Auch wegen der Timer oder der sonstigen Peripherie brauchst Du Dir keine
sorgen wegen Zeitverschwendung machen. Das Prinzip ist bei allen uCs das
selbe. Wenn Du das mal kannst ist es OK. Im Detail unterscheiden sie
sich aber doch so merkbar, das Du garkeine Möglichkeit hast einen zu
wählen mit dem Du alle anderen erschlägst. Du kannst auch kein Auto
wählen, wo Scheibenwischer, Klimaanlage und Radio nach identischen
Prinzipien bedient werden. Aber in der Regel sind die Grundlagen die
selben.
Der Schluss aber ist daraus, das Du Dir erstmal eine kleine Platine von
Watterott oder Pollin kaufst und einfach anfängst. Wo das alles auf
welche Weise hingeht, lernst Du dann schon. Dein Anspruch gleich am
Anfang die "richtige" Wahl zu treffen ist weder sinnvoll noch erfüllbar.
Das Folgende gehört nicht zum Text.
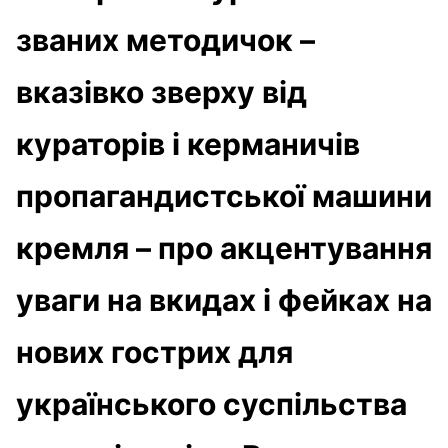
званих методичок –
вказівко зверху від
кураторів і керманичів
пропагандистської машини
кремля – про акцентування
уваги на вкидах і фейках на
нових гострих для
українського суспільства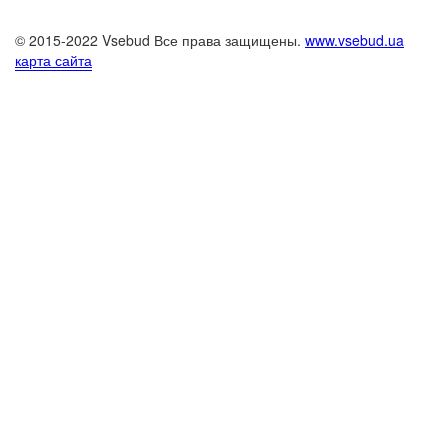
© 2015-2022 Vsebud Все права защищены.
www.vsebud.ua
карта сайта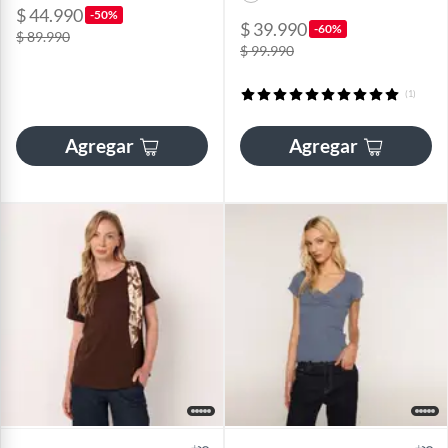
$ 44.990
-50%
$ 39.990
-60%
$ 89.990
$ 99.990
(1)
Agregar
Agregar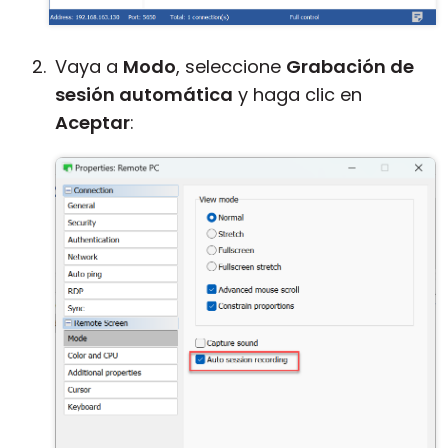
Vaya a
Modo
, seleccione
Grabación de
sesión automática
y haga clic en
Aceptar
: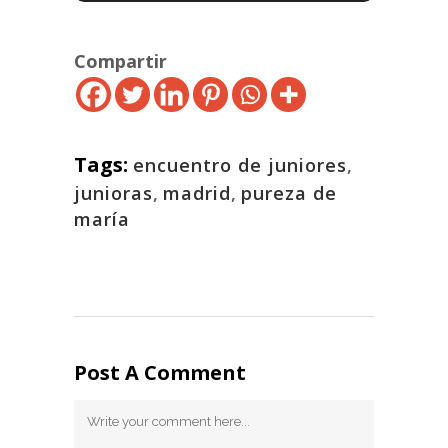
Compartir
Tags:
encuentro de juniores
,
junioras
,
madrid
,
pureza de
maría
Post A Comment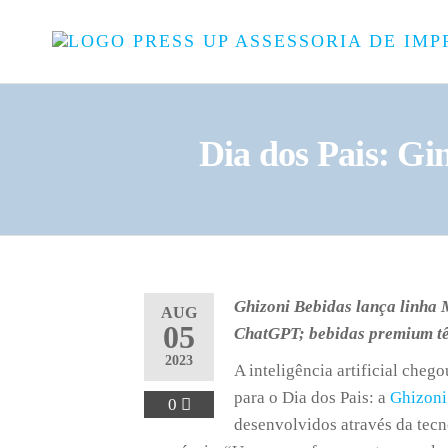
­­­Dia dos Pais: 
Ghizoni Bebidas lança linha M
AUG
05
ChatGPT; bebidas premium tê
2023
A inteligência artificial che
para o Dia dos Pais: a
Ghizoni
0
desenvolvidos através da tec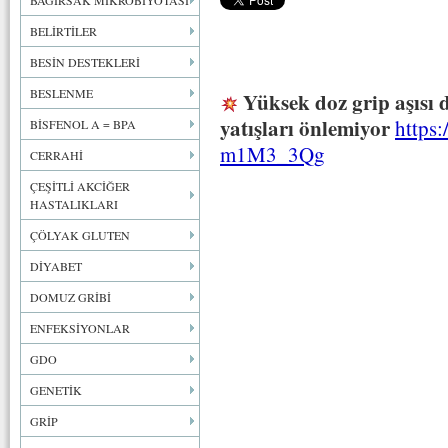
BAĞIRSAK MİKROBİYOTASI
BELİRTİLER
BESİN DESTEKLERİ
BESLENME
Yüksek doz grip aşısı d
yatışları önlemiyor
https
BİSFENOL A = BPA
m1M3_3Qg
CERRAHİ
ÇEŞİTLİ AKCİĞER
HASTALIKLARI
ÇÖLYAK GLUTEN
DİYABET
DOMUZ GRİBİ
ENFEKSİYONLAR
GDO
GENETİK
GRİP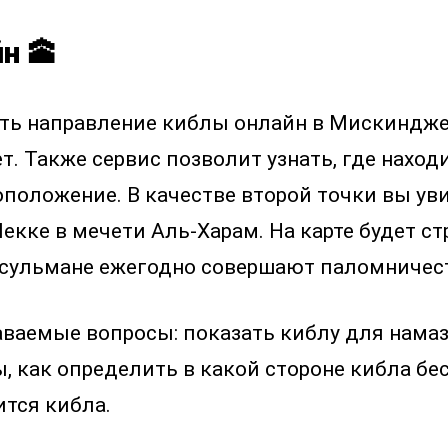
н 🕋
нать направление киблы онлайн в Мискиндж
. Также сервис позволит узнать, где наход
оположение. В качестве второй точки вы ув
екке в мечети Аль-Харам. На карте будет с
усульмане ежегодно совершают паломничест
аваемые вопросы: показать киблу для намаз
, как определить в какой стороне кибла бес
ится кибла.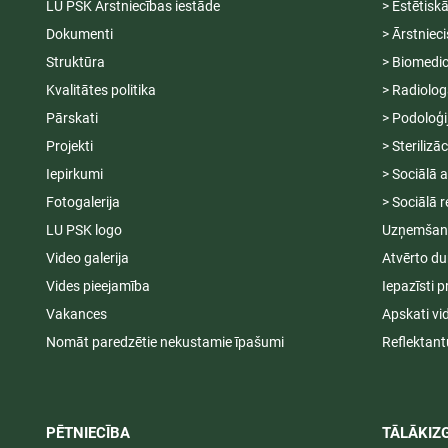
LU PSK Ārstniecības iestāde
> Estētisk
Dokumenti
> Ārstniec
Struktūra
> Biomedic
Kvalitātes politika
> Radiolog
Pārskati
> Podoloģi
Projekti
> Sterilizā
Iepirkumi
> Sociālā 
Fotogalerija
> Sociālā r
LU PSK logo
Uzņemšana
Video galerija
Atvērto du
Vides pieejamība
Iepazīsti p
Vakances
Apskati vi
Nomāt paredzētie nekustamie īpašumi
Reflektant
PĒTNIECĪBA
TĀLĀKIZG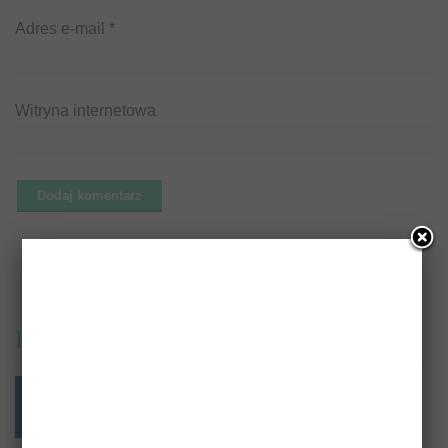
Adres e-mail
*
Witryna internetowa
PrzeczytajTo.pl na: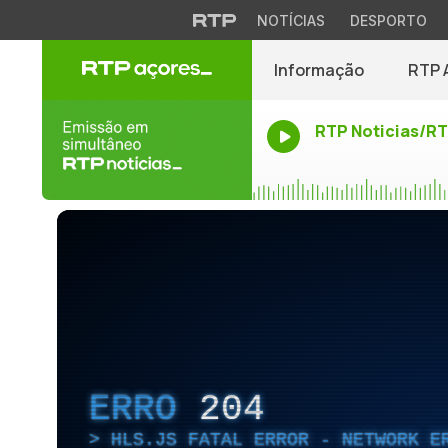
NOTÍCIAS
DESPORTO
Informação
RTP 
RTP Noticias/R
ERRO
204
HLS.JS FATAL ERROR - NETWORK E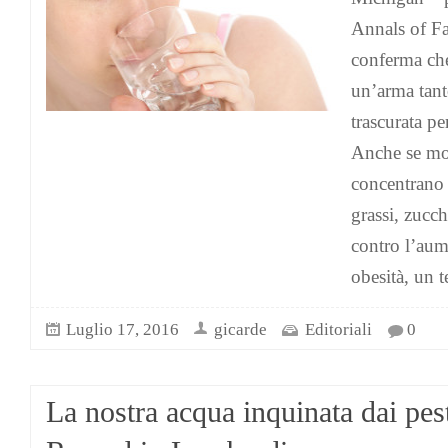
Annals of F
conferma che
un’arma tant
trascurata pe
Anche se molt
concentrano 
grassi, zucch
contro l’aume
obesità, un 
Luglio 17, 2016
gicarde
Editoriali
0
La nostra acqua inquinata dai pest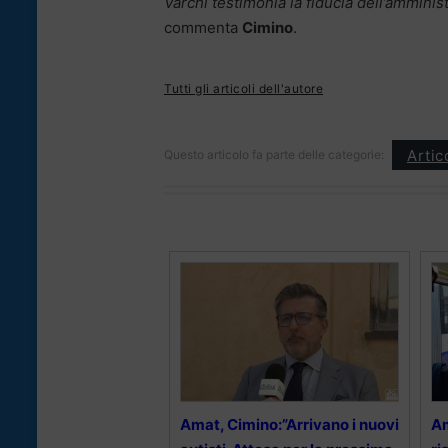
Varchi testimonia la fiducia dell’amminist
commenta
Cimino
.
Tutti gli articoli dell'autore
Artic
Questo articolo fa parte delle categorie:
Amat, Cimino:”Arrivano i nuovi
Am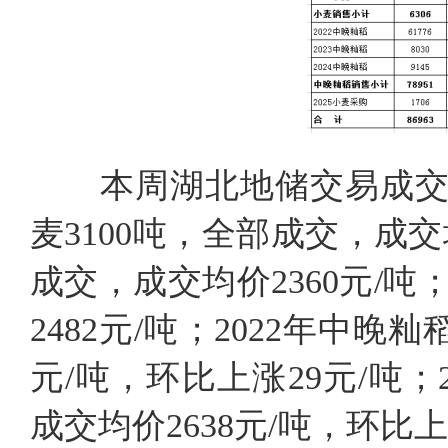
本周湖北地储交易成交各
麦3100吨，全部成交，成交均
成交，成交均价2360元/吨
2482元/吨；2022年中晚籼
元/吨，环比上涨29元/吨；2
成交均价2638元/吨，环比上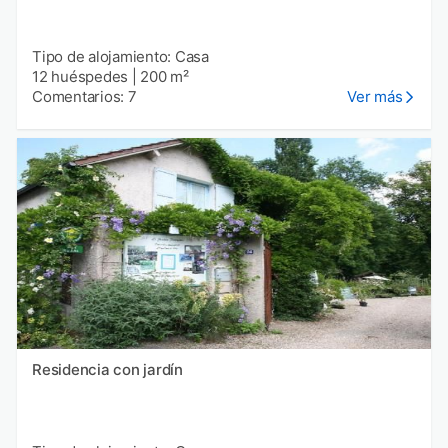
Tipo de alojamiento: Casa
12 huéspedes
|
200 m²
Comentarios: 7
Ver más
Residencia con jardín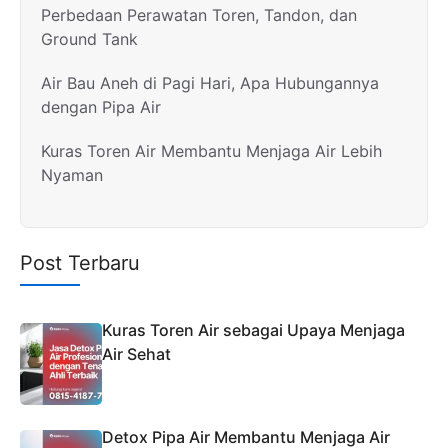
Perbedaan Perawatan Toren, Tandon, dan
Ground Tank
Air Bau Aneh di Pagi Hari, Apa Hubungannya
dengan Pipa Air
Kuras Toren Air Membantu Menjaga Air Lebih
Nyaman
Post Terbaru
Kuras Toren Air sebagai Upaya Menjaga
Air Sehat
Detox Pipa Air Membantu Menjaga Air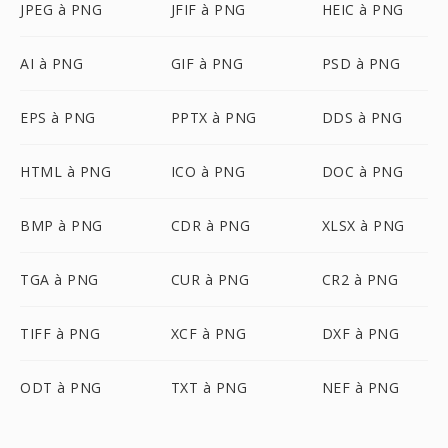
JPEG à PNG
JFIF à PNG
HEIC à PNG
AI à PNG
GIF à PNG
PSD à PNG
EPS à PNG
PPTX à PNG
DDS à PNG
HTML à PNG
ICO à PNG
DOC à PNG
BMP à PNG
CDR à PNG
XLSX à PNG
TGA à PNG
CUR à PNG
CR2 à PNG
TIFF à PNG
XCF à PNG
DXF à PNG
ODT à PNG
TXT à PNG
NEF à PNG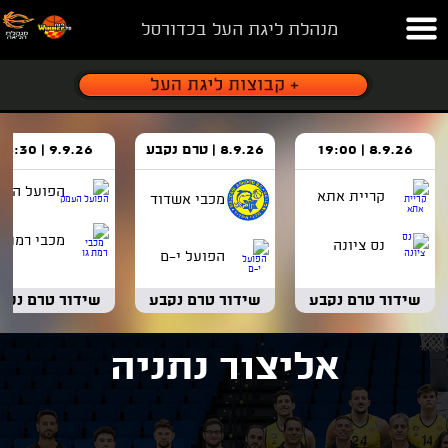
מנהלת ליגת העל בכדורסל
8.9.26 | 19:00
8.9.26 | טרם נקבע
9.9.26 | 18:30
הפועל העמ
קריית אתא
מכבי אשדוד
מכבי רמת ג
נס ציונה
הפועל י-ם
שידור טרם נקבע
שידור טרם נקבע
שידור טרם נקב
אליצור נתניה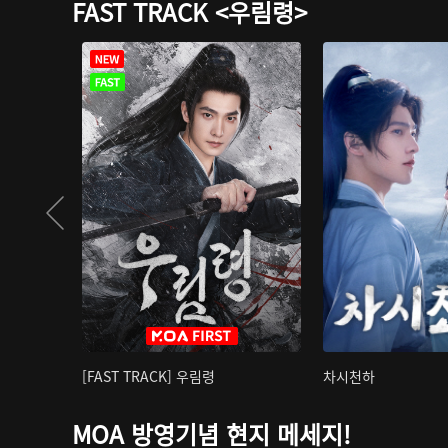
FAST TRACK <우림령>
[FAST TRACK] 우림령
차시천하
MOA 방영기념 현지 메세지!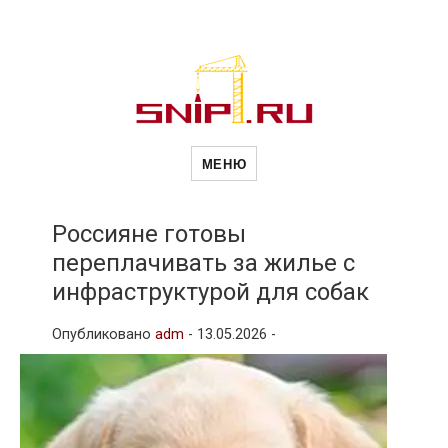
Новости
Сайт о строительной отрасли и
недвижимости в Россиии и за
МЕНЮ
рубежом. Каждый день
обновляются Новости
строительства, архитекутры,
строительств
блгоустройства, недвижимости и
другие связанные со стройкой
Россияне готовы
рубрики
переплачивать за жилье с
и
инфраструктурой для собак
Опубликовано
adm
-
13.05.2026 -
недвижимост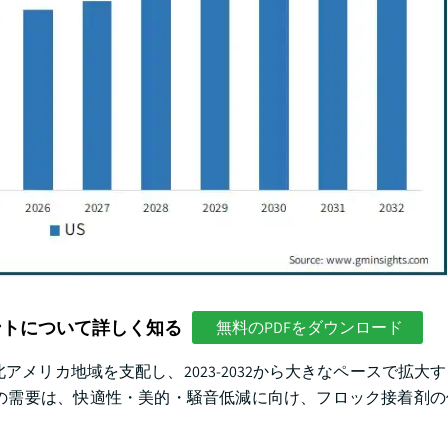
ントについて詳しく知る
無料のPDFをダウンロード
で北アメリカ地域を支配し、2023-2032から大きなペースで拡大
の需要は、快適性・美的・騒音低減に向け、フロック接着剤の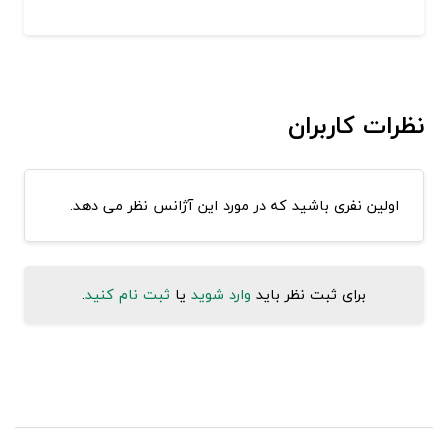
نظرات کاربران
اولین نفری باشید که در مورد این آژانس نظر می دهد.
برای ثبت نظر باید
وارد شوید
یا
ثبت نام کنید
.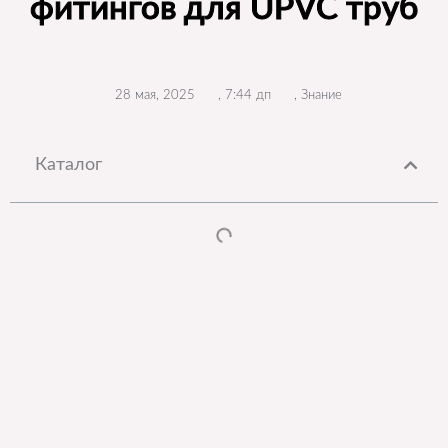
фитингов для UPVC труб
28 мая, 2025
,
7:44 дп
,
Знание
Каталог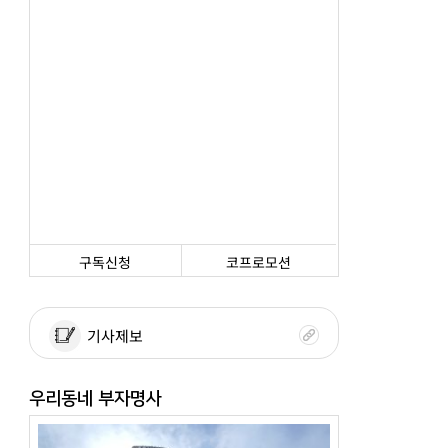
구독신청
코프로모션
기사제보
우리동네 부자명사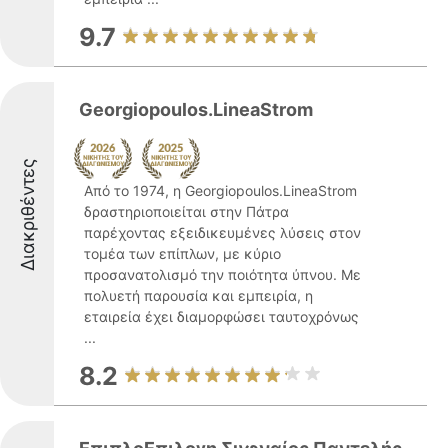
9.7
Georgiopoulos.LineaStrom
Διακριθέντες
Από το 1974, η Georgiopoulos.LineaStrom
δραστηριοποιείται στην Πάτρα
παρέχοντας εξειδικευμένες λύσεις στον
τομέα των επίπλων, με κύριο
προσανατολισμό την ποιότητα ύπνου. Με
πολυετή παρουσία και εμπειρία, η
εταιρεία έχει διαμορφώσει ταυτοχρόνως
...
8.2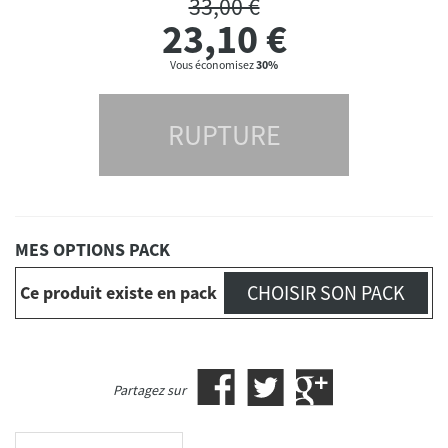
33,00 €
23,10
€
Vous économisez
30%
RUPTURE
MES OPTIONS PACK
CHOISIR SON PACK
Ce produit existe en pack
Partagez sur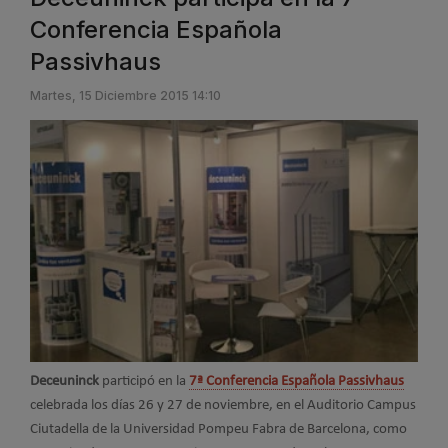
Conferencia Española
Passivhaus
Martes, 15 Diciembre 2015 14:10
Deceuninck
participó en la
7ª Conferencia Española Passivhaus
celebrada los días 26 y 27 de noviembre, en el Auditorio Campus
Ciutadella de la Universidad Pompeu Fabra de Barcelona, como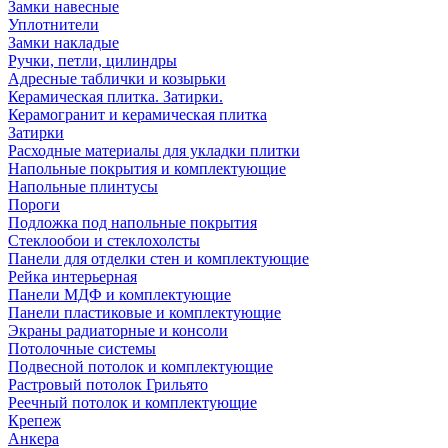
Замки навесные
Уплотнители
Замки накладые
Ручки, петли, цилиндры
Адресные таблички и козырьки
Керамическая плитка. Затирки.
Керамогранит и керамическая плитка
Затирки
Расходные материалы для укладки плитки
Напольные покрытия и комплектующие
Напольные плинтусы
Пороги
Подложка под напольные покрытия
Стеклообои и стеклохолсты
Панели для отделки стен и комплектующие
Рейка интерьерная
Панели МДФ и комплектующие
Панели пластиковые и комплектующие
Экраны радиаторные и консоли
Потолочные системы
Подвесной потолок и комплектующие
Растровый потолок Грильято
Реечный потолок и комплектующие
Крепеж
Анкера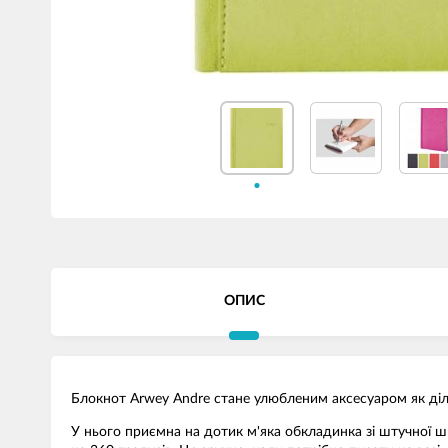
ОПИС
Блокнот Arwey Andre стане улюбленим аксесуаром як діло
У нього приємна на дотик м'яка обкладинка зі штучної ш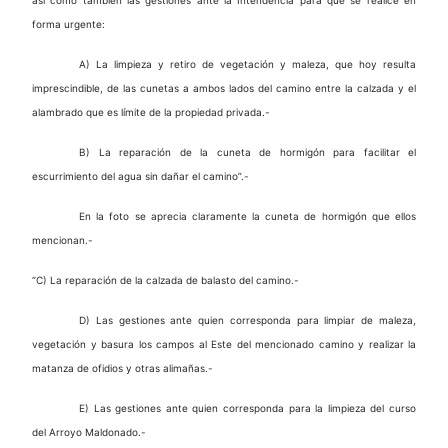
forma urgente:
A) La limpieza y retiro de vegetación y maleza, que hoy resulta
imprescindible, de las cunetas a ambos lados del camino entre la calzada y el
alambrado que es límite de la propiedad privada.-
B) La reparación de la cuneta de hormigón para facilitar el
escurrimiento del agua sin dañar el camino”.-
En la foto se aprecia claramente la cuneta de hormigón que ellos
mencionan.-
“C) La reparación de la calzada de balasto del camino.-
D) Las gestiones ante quien corresponda para limpiar de maleza,
vegetación y basura los campos al Este del mencionado camino y realizar la
matanza de ofidios y otras alimañas.-
E) Las gestiones ante quien corresponda para la limpieza del curso
del Arroyo Maldonado.-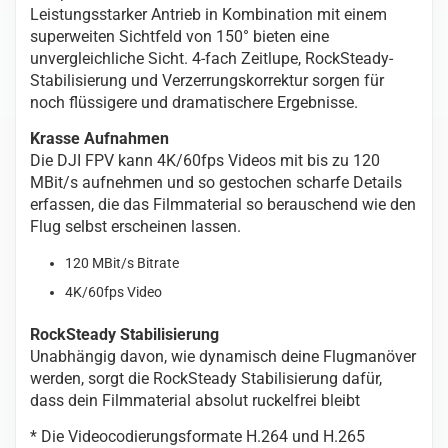
Leistungsstarker Antrieb in Kombination mit einem
superweiten Sichtfeld von 150° bieten eine
unvergleichliche Sicht. 4-fach Zeitlupe, RockSteady-
Stabilisierung und Verzerrungskorrektur sorgen für
noch flüssigere und dramatischere Ergebnisse.
Krasse Aufnahmen
Die DJI FPV kann 4K/60fps Videos mit bis zu 120
MBit/s aufnehmen und so gestochen scharfe Details
erfassen, die das Filmmaterial so berauschend wie den
Flug selbst erscheinen lassen.
120 MBit/s Bitrate
4K/60fps Video
RockSteady Stabilisierung
Unabhängig davon, wie dynamisch deine Flugmanöver
werden, sorgt die RockSteady Stabilisierung dafür,
dass dein Filmmaterial absolut ruckelfrei bleibt
* Die Videocodierungsformate H.264 und H.265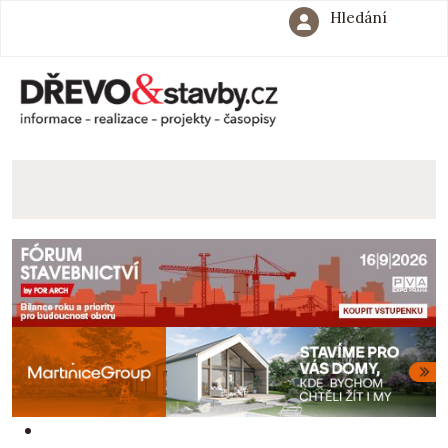
Hledání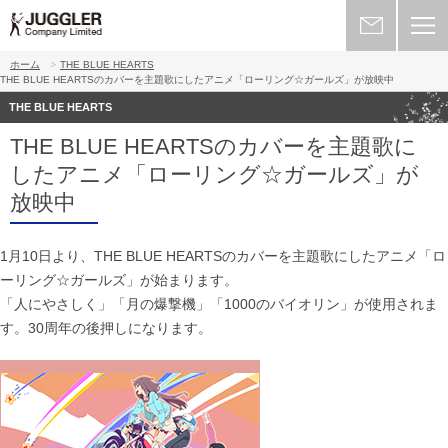
ホーム
THE BLUE HEARTS
THE BLUE HEARTSのカバーを主題歌にしたアニメ「ローリング☆ガールズ」が放映中
THE BLUE HEARTS
THE BLUE HEARTSのカバーを主題歌に
したアニメ「ローリング☆ガールズ」が
放映中
1月10日より、THE BLUE HEARTSのカバーを主題歌にしたアニメ「ロ
ーリング☆ガールズ」が始まります。
「人にやさしく」「月の爆撃機」「1000のバイオリン」が使用されま
す。30周年の後押しになります。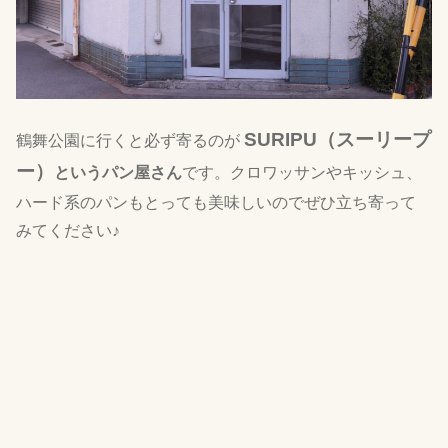
SURIPU
（スーリープ
鶴舞公園に行くと必ず寄るのが
ー）
というパン屋さん
です。クロワッサンやキッシュ、
ハード系のパンもとっても美味しいのでぜひ立ち寄って
みてください♪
Welche Hardware Du brauchst und wie Du anfängst kannst Du hier in
Tutorials lesen.
Das Beispiel mit Bugatti finde ich aber nicht gerecht!
Warum soll ich 1,6Millionen ausgebe wenn ich auf Autobahn nur 120KMH
fahren darf und auf Landstrasse 90KMH ? Also das ist nur Status!!
Ich kaufe kein ARM oder 32Bit Controller um ein LED blinken zu lassen.
Ein Golf fährt auch ganz gut.
Deshalb Geschwindigkeit finde ich nicht immer ein Argument! sondern die
Periferie und was ein Microcontroller so alles on Board hat, wäre mir
viel lieber und interessanter.
Ich würde z.B zu ein MicroController tendieren, der onboard
USB-Controller hat. etc..
@Huch : danke für die ausführliche Antwort.
Ich denke einiges ist mir jetzt klarer geworden, wobei Interessant zu
wissen, warum hast du in deine Beschreibung keine Anwendungen genannt?
Viele Hersteller teilen deren Microcontroller in unterschiedlichen
Familien-Gruppen und empfehlen für bestimmte Bereiche (Automotive,
Motor-Steuerung, etc..) bestimmte Controller.
Vielleicht wäre meine Frage dann von Anfang an falsch formuliert!
Ich denke, ein modernes Fahrzeug hat mindestens 100Microcontroller unter
die Haube. Hier ist Klug zu wissen welche Aufgabe löse ich am
effizientesten, mit wenig Aufwand und Kosten, aber mit hohe
Zuverlässigkeit und Verfügbarkeit.
Deshalb wäre vielleicht doch nicht verkehrt mit 8Bit Controller
anzufangen.
Nach dem Motto: wenn ich ein LED blinken lasse, dann kaufe ich ein
Controller, der 2euro kostet.
>Ich denke einiges ist mir jetzt klarer geworden, wobei Interessant zu>wissen, warum hast du in deine Beschreibung keine Anwendungen genannt?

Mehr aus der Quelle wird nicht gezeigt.